Liseliler tangoyu sevdi

Güncelleme Tarihi:

Liseliler tangoyu sevdi
Oluşturulma Tarihi: Mayıs 25, 2000 00:00

Haberin Devamı

İstanbul Maltepe'deki Marmara Koleji'nde iki yıldır tango rüzgarı esiyor. Kursa en fazla rağbet erkek öğrenciler ve kadın öğretmenlerden.

Genç adam, karşısındaki kadının gözlerine bakmaktan çekiniyordu. Onu yıllardır tanıyordu aslında. Günün büyük bir bölümünde gördüğü yüzlerden biri onundu. Ama ona karşı hep dikkatli olmuş, mesafeyi hep korumuştu. Oysa şimdi elini tutması, gözlerinin içine bakması gerekiyordu. Yüzü kızardı, terledi. O sırada dans hocasının sesi duyuldu: ‘‘Onun öğretmenin olduğunu unut!’’

Kavalye fazla dam eksik

Bu hayali sahne, Marmara Koleji'nde tango yapan küçük grubun iki yıl önceki ilk dans derslerinde sık sık yaşanmış. En azından öğretmen ve öğrencilerden oluşan çiftlerin anlattıkları bunu gösteriyor. Peki tango merakı nasıl başlamış? Cevabı basit: Tesadüfen...

Profesyonel dansçı Yılmaz Köksal, iki yıl önce Deniz Harp Okulu'nda dans dersleri vermeye başlıyor. Deniz Harp Okulu, Marmara Koleji'nin kardeş okulu. Kolejin rehber öğretmenlerinden İlknur Karabel dans derslerini öğrenince rehberlik servisi kanalıyla aynı etkinliği kendi okullarına da taşımaya karar veriyor. Yılmaz Köksal da kabul edince dans kampanyası başlıyor.

Duyurular, ilanlar, sözlü anlatımlar derken okulun bütün öğrenci, öğretmen ve hatta veliler başlayacak olan dans derslerinden haberdar ediliyor.
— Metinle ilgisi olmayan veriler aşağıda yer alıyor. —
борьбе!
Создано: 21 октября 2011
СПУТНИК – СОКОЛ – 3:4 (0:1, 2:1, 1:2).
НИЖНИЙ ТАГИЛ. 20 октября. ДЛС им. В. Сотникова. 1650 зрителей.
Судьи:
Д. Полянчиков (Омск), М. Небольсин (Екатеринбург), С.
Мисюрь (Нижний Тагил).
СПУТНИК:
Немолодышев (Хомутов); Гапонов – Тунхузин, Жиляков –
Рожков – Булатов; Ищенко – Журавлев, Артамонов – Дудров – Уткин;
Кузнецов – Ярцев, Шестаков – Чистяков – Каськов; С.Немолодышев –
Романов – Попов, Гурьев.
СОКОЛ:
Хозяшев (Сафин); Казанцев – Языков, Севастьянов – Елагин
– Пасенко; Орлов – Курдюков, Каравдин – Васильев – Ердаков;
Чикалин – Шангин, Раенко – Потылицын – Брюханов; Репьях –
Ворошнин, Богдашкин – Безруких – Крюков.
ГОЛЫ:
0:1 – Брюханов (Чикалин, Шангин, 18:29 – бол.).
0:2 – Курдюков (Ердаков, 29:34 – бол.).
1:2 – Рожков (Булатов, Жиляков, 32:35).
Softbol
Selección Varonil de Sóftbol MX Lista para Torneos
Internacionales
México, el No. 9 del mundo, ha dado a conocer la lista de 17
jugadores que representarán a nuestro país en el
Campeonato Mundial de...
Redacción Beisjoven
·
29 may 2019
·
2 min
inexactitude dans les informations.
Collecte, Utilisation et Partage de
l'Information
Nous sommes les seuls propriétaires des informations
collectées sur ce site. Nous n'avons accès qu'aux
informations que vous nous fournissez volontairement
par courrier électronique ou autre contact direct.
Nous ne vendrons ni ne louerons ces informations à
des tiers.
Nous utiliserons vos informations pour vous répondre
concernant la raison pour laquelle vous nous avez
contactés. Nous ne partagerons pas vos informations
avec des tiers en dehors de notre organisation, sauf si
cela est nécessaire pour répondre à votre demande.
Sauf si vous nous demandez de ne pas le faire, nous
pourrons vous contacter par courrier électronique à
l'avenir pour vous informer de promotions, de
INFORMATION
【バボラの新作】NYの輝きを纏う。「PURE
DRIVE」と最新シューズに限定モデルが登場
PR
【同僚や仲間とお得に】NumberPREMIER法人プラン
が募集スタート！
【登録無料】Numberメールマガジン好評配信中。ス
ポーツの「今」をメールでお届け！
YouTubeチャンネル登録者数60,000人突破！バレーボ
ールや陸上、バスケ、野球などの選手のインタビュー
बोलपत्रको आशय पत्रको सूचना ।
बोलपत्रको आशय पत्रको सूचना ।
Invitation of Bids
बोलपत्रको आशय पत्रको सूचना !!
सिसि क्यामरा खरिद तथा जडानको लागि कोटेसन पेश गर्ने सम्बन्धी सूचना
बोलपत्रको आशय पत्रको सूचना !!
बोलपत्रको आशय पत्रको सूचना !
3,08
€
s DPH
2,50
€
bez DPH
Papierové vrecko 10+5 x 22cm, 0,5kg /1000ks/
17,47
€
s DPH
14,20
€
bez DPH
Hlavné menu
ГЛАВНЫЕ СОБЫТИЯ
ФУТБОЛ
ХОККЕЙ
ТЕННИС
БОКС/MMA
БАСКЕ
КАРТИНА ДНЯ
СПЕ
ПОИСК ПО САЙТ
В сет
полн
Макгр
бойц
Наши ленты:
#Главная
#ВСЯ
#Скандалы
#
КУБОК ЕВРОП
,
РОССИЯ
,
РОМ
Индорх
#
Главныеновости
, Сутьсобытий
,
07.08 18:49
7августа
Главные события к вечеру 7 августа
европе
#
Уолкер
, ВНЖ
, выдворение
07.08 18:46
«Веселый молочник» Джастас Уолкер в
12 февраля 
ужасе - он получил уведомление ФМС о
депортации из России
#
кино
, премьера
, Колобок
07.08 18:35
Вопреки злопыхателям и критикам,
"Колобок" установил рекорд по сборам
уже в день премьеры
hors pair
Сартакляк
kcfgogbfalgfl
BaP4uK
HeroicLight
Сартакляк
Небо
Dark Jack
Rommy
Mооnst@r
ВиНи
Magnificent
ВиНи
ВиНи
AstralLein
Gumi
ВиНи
Ama ne yazıkki, tangoya erkek öğretmenler hiç ilgi göstermiyor. İşin garip tarafı, liseli kız öğrenciler de tango yerine popüler müziğin danslarını tercih ediyor. Uzun lafın kısası, tangoya bir elin parmaklarını geçmeyecek sayıda kadın öğretmenle, birkaç erkek öğrenci ilgi gösteriyor. Hal böyle olunca da kadın öğretmenlerin kavalyesi hazırlık sınıfından beri adım adım büyüttükleri kendi öğrencileri oluyor.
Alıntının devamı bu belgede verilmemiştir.